Comment by dataviz1000

6 hours ago

I know why.

Several people had problems with Sonnet burning through all their credits grinding on a problem it can't solve. Opus fixes this — it has a confidence threshold below which it exits the task instead of grinding.

"I spent ~$100 last week testing both against multiplication. Sonnet at 37-digit × 37-digit (~10³⁷) never quits — 15+ minutes, 211KB of output, still actively decomposing numbers when I stopped it. Opus will genuinely attempt up to ~50 digits (112K tokens on a real try), starts doubting around 55 digits, and by 80-digit × 80-digit surrenders in 330 tokens / 9 seconds with an empty answer." -- Opus, helping me with the data

The "I don't think this is worth attempting" heuristic is the difference. Sonnet doesn't have it, or has it set much higher. In order to get Opus and some other models to work on harder problems that it assumes it is not worth attempting, it requires an increase of confidence level.

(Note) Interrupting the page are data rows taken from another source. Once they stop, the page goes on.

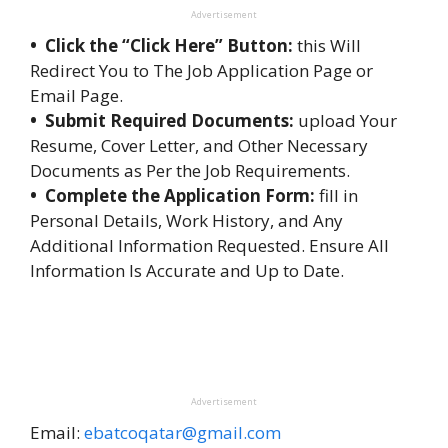
Advertisement
• Click the “Click Here” Button:
this Will
Redirect You to The Job Application Page or
Email Page.
• Submit Required Documents:
upload Your
Resume, Cover Letter, and Other Necessary
Documents as Per the Job Requirements.
• Complete the Application Form:
fill in
Personal Details, Work History, and Any
Additional Information Requested. Ensure All
Information Is Accurate and Up to Date.
Advertisement
Email:
ebatcoqatar@gmail.com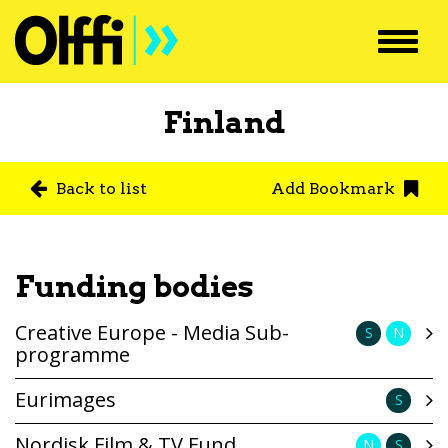
Toggl
navig
Finland
Back to list
Add Bookmark
Funding bodies
Creative Europe - Media Sub-
S
N
programme
Eurimages
S
Nordisk Film & TV Fund
N
S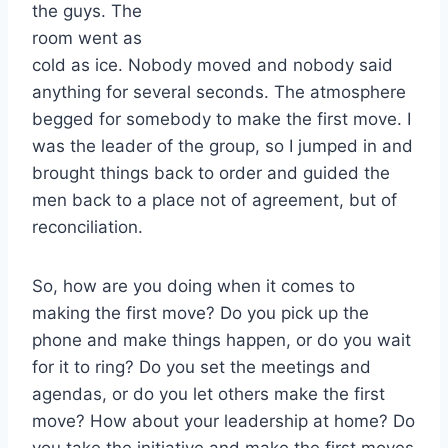
the guys. The
room went as
cold as ice. Nobody moved and nobody said
anything for several seconds. The atmosphere
begged for somebody to make the first move. I
was the leader of the group, so I jumped in and
brought things back to order and guided the
men back to a place not of agreement, but of
reconciliation.
So, how are you doing when it comes to
making the first move? Do you pick up the
phone and make things happen, or do you wait
for it to ring? Do you set the meetings and
agendas, or do you let others make the first
move? How about your leadership at home? Do
you take the initiative and make the first moves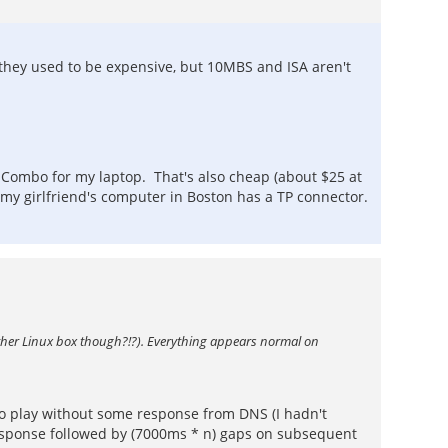
(they used to be expensive, but 10MBS and ISA aren't
 Combo for my laptop. That's also cheap (about $25 at
my girlfriend's computer in Boston has a TP connector.
other Linux box though?!?). Everything appears normal on
to play without some response from DNS (I hadn't
response followed by (7000ms * n) gaps on subsequent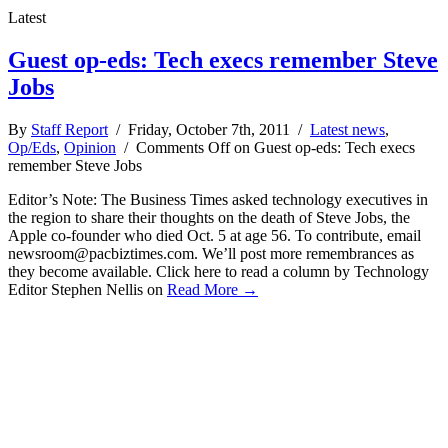
Latest
Guest op-eds: Tech execs remember Steve
Jobs
By
Staff Report
/ Friday, October 7th, 2011 /
Latest news
,
Op/Eds
,
Opinion
/
Comments Off
on Guest op-eds: Tech execs
remember Steve Jobs
Editor’s Note: The Business Times asked technology executives in
the region to share their thoughts on the death of Steve Jobs, the
Apple co-founder who died Oct. 5 at age 56. To contribute, email
newsroom@pacbiztimes.com
. We’ll post more remembrances as
they become available. Click here to read a column by Technology
Editor Stephen Nellis on
Read More →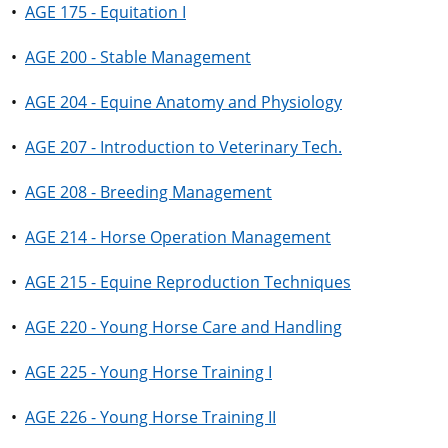
•
AGE 175 - Equitation I
•
AGE 200 - Stable Management
•
AGE 204 - Equine Anatomy and Physiology
•
AGE 207 - Introduction to Veterinary Tech.
•
AGE 208 - Breeding Management
•
AGE 214 - Horse Operation Management
•
AGE 215 - Equine Reproduction Techniques
•
AGE 220 - Young Horse Care and Handling
•
AGE 225 - Young Horse Training I
•
AGE 226 - Young Horse Training II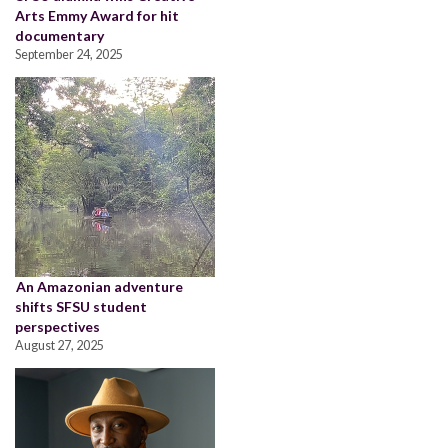
Arts Emmy Award for hit
documentary
September 24, 2025
An Amazonian adventure
shifts SFSU student
perspectives
August 27, 2025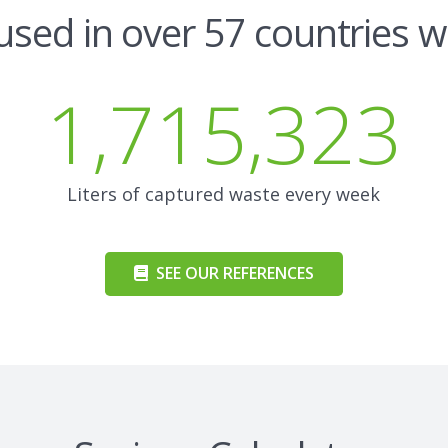
used in over 57 countries 
1,715,323
Liters of captured waste every week
SEE OUR REFERENCES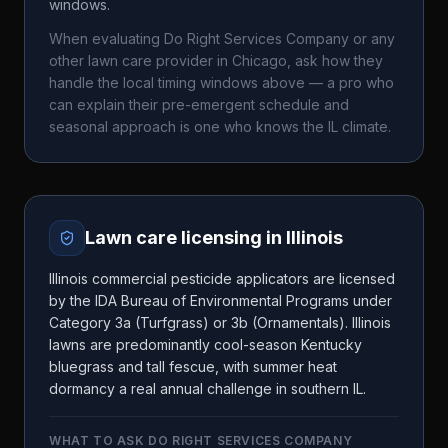
windows.
When evaluating
Do Right Services Company
or any
other lawn care provider in
Chicago
, ask how they
handle the local timing windows above — a pro who
can explain their pre-emergent schedule and
seasonal approach is one who knows the
IL
climate.
Lawn care licensing in
Illinois
Illinois commercial pesticide applicators are licensed
by the IDA Bureau of Environmental Programs under
Category 3a (Turfgrass) or 3b (Ornamentals). Illinois
lawns are predominantly cool-season Kentucky
bluegrass and tall fescue, with summer heat
dormancy a real annual challenge in southern IL.
WHAT TO ASK
DO RIGHT SERVICES COMPANY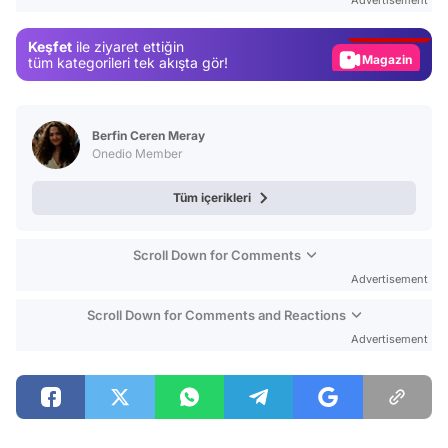
Advertisement
Gündem
Keşfet
ile ziyaret ettiğin
Magazin
tüm kategorileri tek akışta gör!
Video
Test
Berfin Ceren Meray
Onedio Member
Tüm içerikleri
Scroll Down for Comments
Advertisement
Scroll Down for Comments and Reactions
Advertisement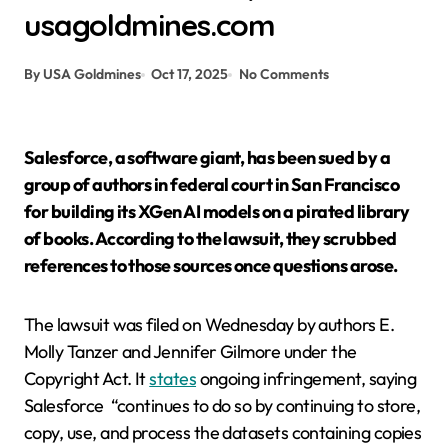
usagoldmines.com
By USA Goldmines
Oct 17, 2025
No Comments
Salesforce, a software giant, has been sued by a
group of authors in federal court in San Francisco
for building its XGen AI models on a pirated library
of books. According to the lawsuit, they scrubbed
references to those sources once questions arose.
The lawsuit was filed on Wednesday by authors E.
Molly Tanzer and Jennifer Gilmore under the
Copyright Act. It
states
ongoing infringement, saying
Salesforce
“continues to do so by continuing to store,
copy, use, and process the datasets containing copies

I'll finish writing this up this week. I'm making flashy data visual animations to make the point right now.

1 comment

dataviz1000

bonesss 2 hours ago

So we have a bunch of imposter syndrome techies who would 5x with just a hint of encouragement, and now we’re trying to 2x them with LLMs, but in order to get there those same techies will have to gas up and inspire the LLM with the leadership and vision they themselves are wanting for?

The Universe seems against free lunches… if AGI is possible, finding a manager good enough to get the AGI to update its timesheet will not be (in practice).